His strongest criticism was of government censorship. “Our superiors say, ‘We pay you money, you do what you need to.’ But who knows what that is? They know what is needed? Who is going to tell us? Today I hear, ‘Those values are alien to us. They are harmful for the nation.’ Who decides that? Are the authorities going to? They shouldn’t get involved in this at all. They should be supporting art and culture.”
Raikin railed against a return to the worst of the Soviet past. “Some people are clearly itching to make changes and turn back time. And not just go back to the period of stagnation [the late Brezhnev period], but further back in time, to the Stalinist period. Our immediate superiors use Stalinist lexicon — Stalinist phrases — you can’t believe your ears! Representatives of the government, my immediate superiors, Mr. Aristarkhov [first deputy minister for culture] speaks that way. He really needs to be translated from his Aristarkhov-ese into Russian because he’s using language that is simply disgraceful. It’s disgraceful that a person speaks that way on behalf of the Culture Ministry.”

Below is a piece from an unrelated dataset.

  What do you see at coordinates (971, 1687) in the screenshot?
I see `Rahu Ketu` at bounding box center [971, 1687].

Raikin’s speech seemed to catch everyone by surprise. The next day Kirill Serebrennikov, artistic director of Gogol Center, supported Raikin’s call for solidarity in a comment to the online news service, Life.ru. “Even though there are attempts to make us quarrel among ourselves, it doesn’t always work because people in the arts know that the enemy in this case is the reactionary bureaucracy. That’s dangerous, and you have to fight against it.”

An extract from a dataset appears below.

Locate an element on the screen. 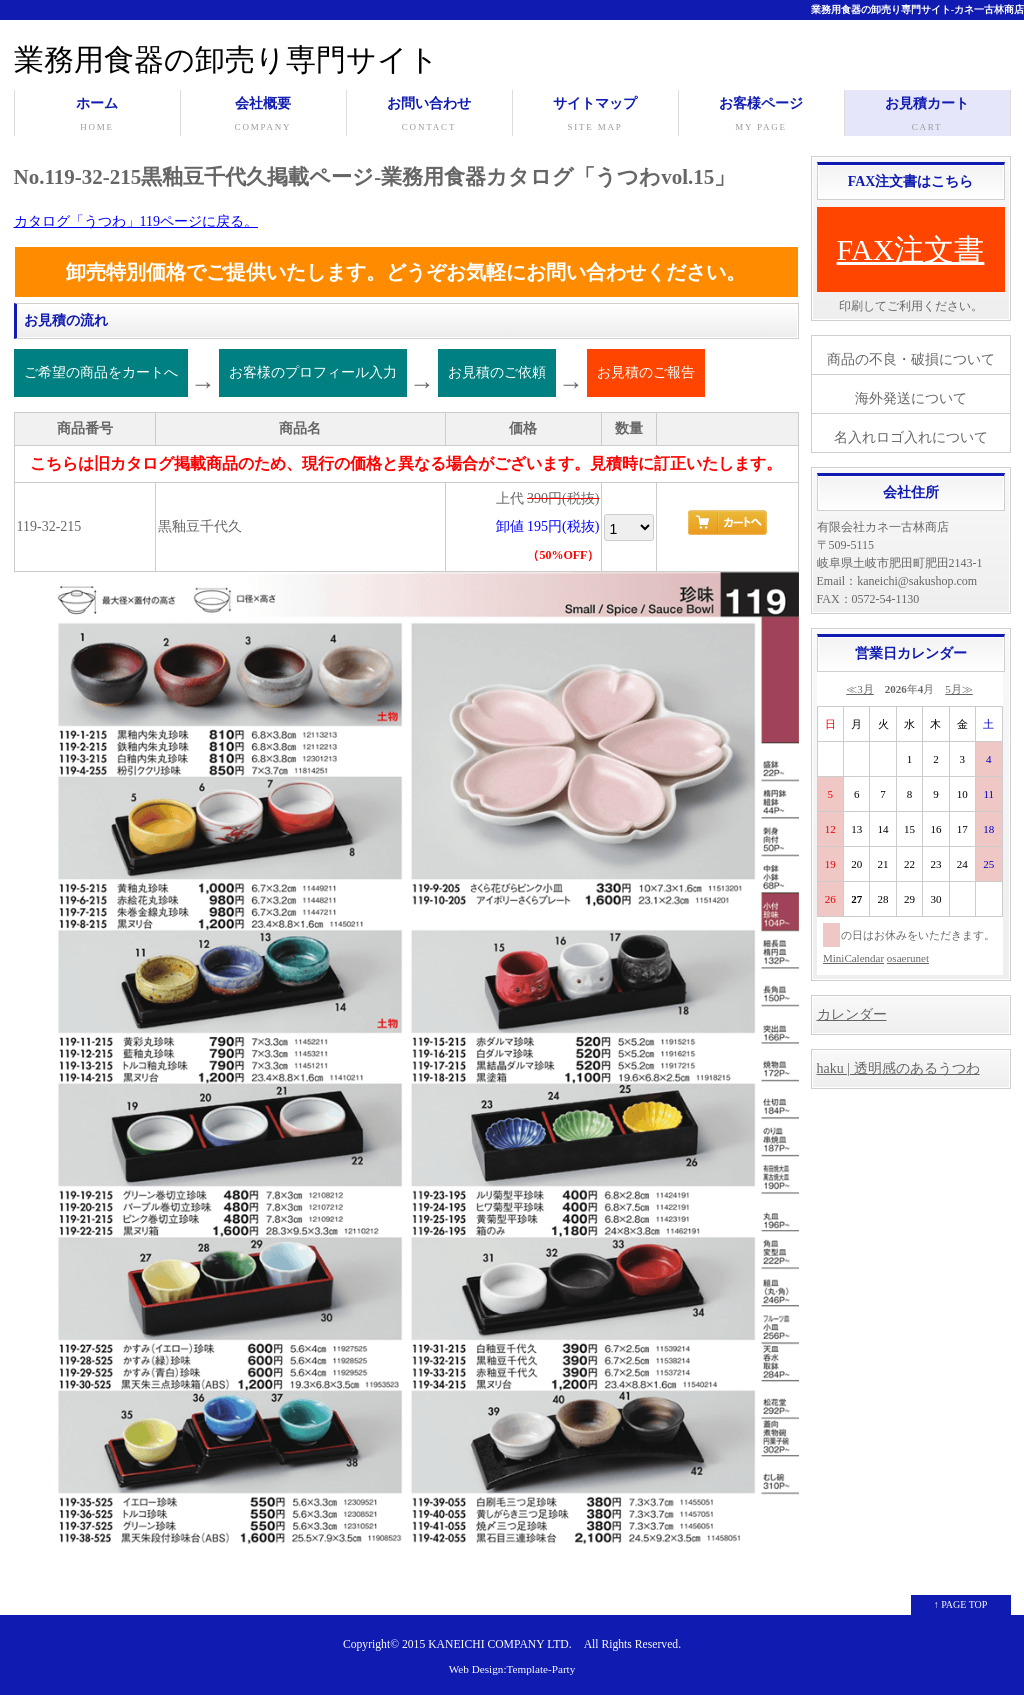  5月≫ is located at coordinates (959, 689).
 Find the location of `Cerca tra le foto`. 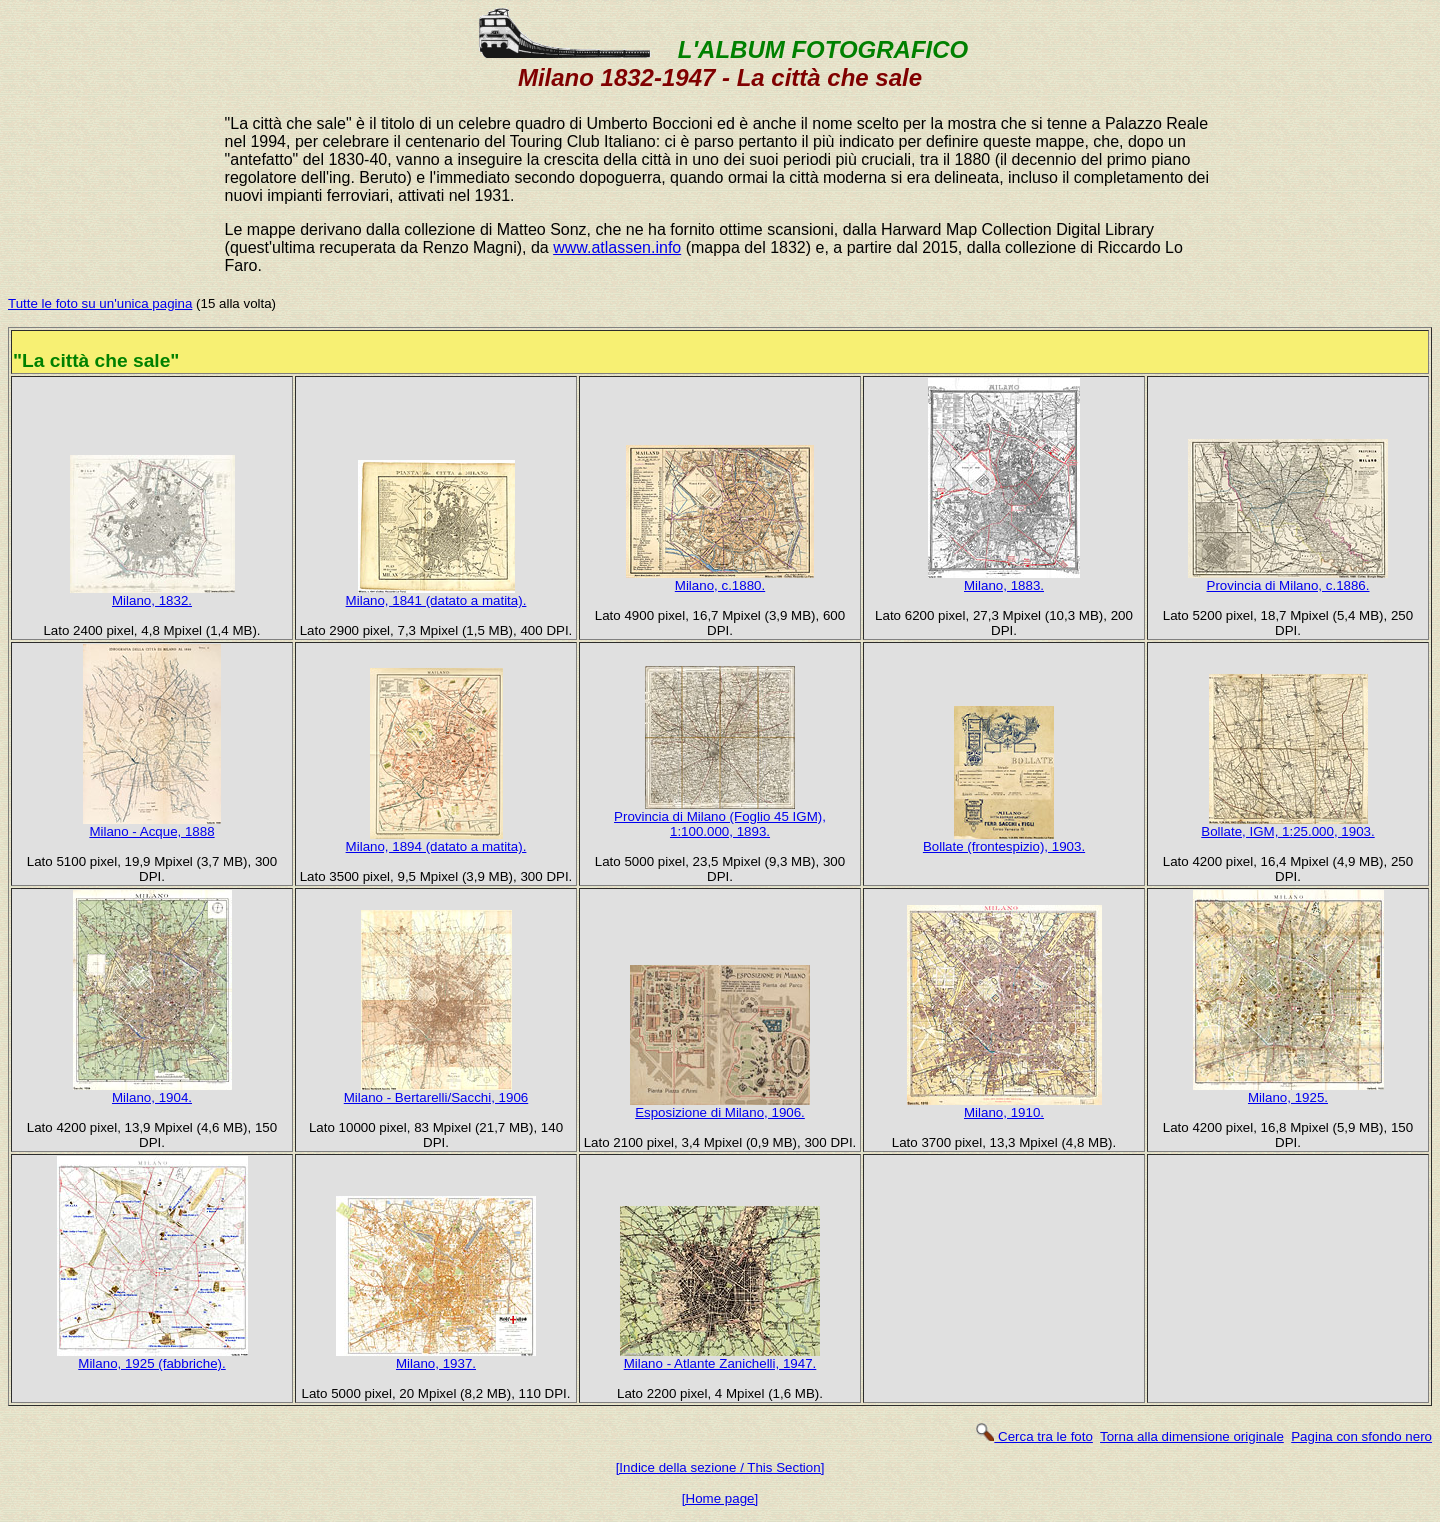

In the same article, Kirill Krok, director of the Vakhtangov Theater, said he was against state censorship but supported the “self-censorship of an artist. Art should censor itself.” He also said he had not heard any Stalinist terminology used by state officials.

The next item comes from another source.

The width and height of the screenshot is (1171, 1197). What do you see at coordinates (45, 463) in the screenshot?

But by the second day, the pages of the newspapers and social media were filled with comments, counter-comments, and arguments.
Presidential spokesperson Dmitry Peskov weighed in against censorship “as such.” In comments reported by several news agencies, he said that when the state provides financing for culture, it has the right to determine the content. “This isn’t censorship,” he said, “Censorship should not be confused with a state commission.”
Peskov’s statement was then taken up by film director Andrei Zvyagintsev, whose movie “Leviathan” was nominated for an Oscar in the category of Best Foreign Film in 2014. In a column for the Kommersant newspaper, he wrote, “It’s completely obvious that censorship is a full-fledged part of the cultural life of the country. Only a liar or someone totally ignorant could deny it. Bans on plays, bans on exhibitions, bans on the publication of texts — what is this but censorship? It’s just unbelievable how easily concepts are substituted these days. No one even blinks. We say: ‘That’s censorship.’ They say, ‘That’s a state commission.’ And then they even tell us not to confuse the two.”
Zvyagintsev’s strongest criticism was directed at Peskov’s comments about state funding. “They have forgotten — with amazing ease they have deleted from their minds the simple and obvious fact that it’s not their money, but ours. It belongs to all of us. The money they use to ‘commission’ their agitprop comes from the people.”
Later, the leader of the biker group Night Wolves, Alexander Zaldostanov, aka the Surgeon, commented on Raikin’s speech. “The devil always tempts people with freedom! And under the guise of freedom those Raikins want to turn the country into a sewer flowing with filth.”
On Thursday Peskov continued the argument in the press, telling Kommersant that Zvyaginstev was absolutely wrong about bureaucrats and state funding of the arts. “Bureaucrats use government funds in the interests of the government,” he said, and used the example of the campaign against smoking. “The state has the right to say that people shouldn’t smoke in the movies that they are funding. Can you call that censorship? No, you can’t.”
Peskov also called on Zaldostanov to apologize to Raikin. “We have boundless respect for Raikin’s talent, and I think that the devil just led astray that biker who insulted him.”